Scientific classification
- Kingdom: Plantae
- Clade: Tracheophytes
- Clade: Angiosperms
- Clade: Eudicots
- Clade: Rosids
- Order: Fabales
- Family: Fabaceae
- Subfamily: Faboideae
- Tribe: Angylocalyceae
- Genus: Castanospermum A.Cunn ex Mudie (1829)
- Species: C. australe
- Binomial name: Castanospermum australe A.Cunn ex Mudie (1829)
- Synonyms: Genus: Castanocarpus Sweet (1830); Vieillardia Montrouz. (1860); Species: Castanocarpus australis (A.Cunn. ex Mudie) Sweet (1830); Castanospermum australe var. brevivexillum F.M.Bailey (1897); Castanospermum brevivexillum (F.M.Bailey) Domin (1912); Castanospermum cunninghamii J.M.Wood (1903); Vieillardia grandiflora Montrouz. (1860);

= Castanospermum =

- Genus: Castanospermum
- Species: australe
- Authority: A.Cunn ex Mudie (1829)
- Conservation status: LC
- Synonyms: Castanocarpus Sweet (1830), Vieillardia Montrouz. (1860), Castanocarpus australis (A.Cunn. ex Mudie) Sweet (1830), Castanospermum australe var. brevivexillum F.M.Bailey (1897), Castanospermum brevivexillum (F.M.Bailey) Domin (1912), Castanospermum cunninghamii J.M.Wood (1903), Vieillardia grandiflora Montrouz. (1860)
- Parent authority: A.Cunn ex Mudie (1829)

Genus of legumes

Castanospermum is a monotypic genus (i.e. a genus that contains only one species) in the legume family Fabaceae. The sole species is Castanospermum australe, commonly known as Moreton Bay chestnut or black bean. It is native to rainforests on the east coast of Australia (Queensland and northeastern New South Wales), and to nearby islands of the southwest Pacific Ocean. It was first described in 1829, and has been cultivated around the world.

==Description==
The black bean is a large evergreen tree growing up to 40 m tall, though commonly much smaller. The leaves are 15 cm long and 6–7 cm broad, pinnate, with 11-15 leaflets. The flowers are bicoloured red and yellow, 3–4 cm long, produced in racemes 6 cm long. The fruit is a cylindrical pod 12–20 cm long and 4–6 cm diameter, the interior divided by a spongy substance into one to five cells, each of which contains a large chestnut-like seed.

==Taxonomy==
This species was first described in 1829 by English botanist Allan Cunningham, in a publication by Scottish naturalist Robert Mudie titled The Picture of Australia.

===Etymology===
The genus name Castanospermum is derived from the Latin castanea 'chestnut', and Ancient Greek spérma 'seed', and is a reference to the similarity of the black bean seeds to chestnuts. The species epithet australe is from the Latin australis, meaning 'southern'.

===Common names===
The 1889 book The Useful Native Plants of Australia records the common names of Castanospermum australe as "Moreton Bay Chestnut" and "Bean tree" and notes that it was called "Irtalie" by Aboriginal people of the Richmond and Clarence Rivers (New South Wales) and "Bogum" by "others of Northern New South Wales". Other names that have been used by Aboriginal peoples are: baway (Yalanji), yiwurra (Djabugay), junggurraa (Yidiny), mirrayn (Dyirbal), ganyjuu (Ngadjon), and binyjaalga (Gumbaynggirr). Pedley 1992 pg 5, states ‘ganyjuu’ as a ‘ major source of food for the ngadjon’

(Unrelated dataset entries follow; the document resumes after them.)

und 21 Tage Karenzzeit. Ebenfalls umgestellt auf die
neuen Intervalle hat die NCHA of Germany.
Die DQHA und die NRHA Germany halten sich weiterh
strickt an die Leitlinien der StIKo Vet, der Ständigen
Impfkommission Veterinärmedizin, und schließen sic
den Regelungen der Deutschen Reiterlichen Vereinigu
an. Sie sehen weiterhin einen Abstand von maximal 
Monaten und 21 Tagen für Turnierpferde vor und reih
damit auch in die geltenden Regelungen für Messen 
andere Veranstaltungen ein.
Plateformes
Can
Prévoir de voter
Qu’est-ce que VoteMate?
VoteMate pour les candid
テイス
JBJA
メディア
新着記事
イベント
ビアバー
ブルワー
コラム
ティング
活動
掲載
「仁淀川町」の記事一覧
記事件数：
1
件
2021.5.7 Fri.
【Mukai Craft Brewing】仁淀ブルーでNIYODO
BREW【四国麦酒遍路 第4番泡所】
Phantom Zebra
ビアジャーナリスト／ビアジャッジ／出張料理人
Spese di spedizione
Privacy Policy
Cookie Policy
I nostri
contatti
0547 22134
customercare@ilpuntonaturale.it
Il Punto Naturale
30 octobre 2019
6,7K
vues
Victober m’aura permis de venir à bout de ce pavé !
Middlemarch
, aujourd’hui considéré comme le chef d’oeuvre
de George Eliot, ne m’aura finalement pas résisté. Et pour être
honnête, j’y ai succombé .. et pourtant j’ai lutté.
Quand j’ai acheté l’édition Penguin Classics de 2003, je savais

==Distribution and habitat==
This species is native to eastern Australia and the islands of Vanuatu and New Caledonia, where it grows in rainforest and gallery forest, particularly along water courses. In Australia it occurs from about Kutini-Payamu National Park (formerly Iron Range National Park), south to about Coffs Harbour, at altitudes from sea level to about 800 m.

The plant has been introduced to many places including India, Malaysia, Papua New Guinea, Sri Lanka, South Africa and the United States.

===Seed dispersal===
The seeds of C. australe are large and toxic to most animals, thus are unlikely to be dispersed by them. However the seeds float and can be dispersed by water, and they retain their viability even after immersion in salt water, and this is reflected in their distribution along coastlines and waterways.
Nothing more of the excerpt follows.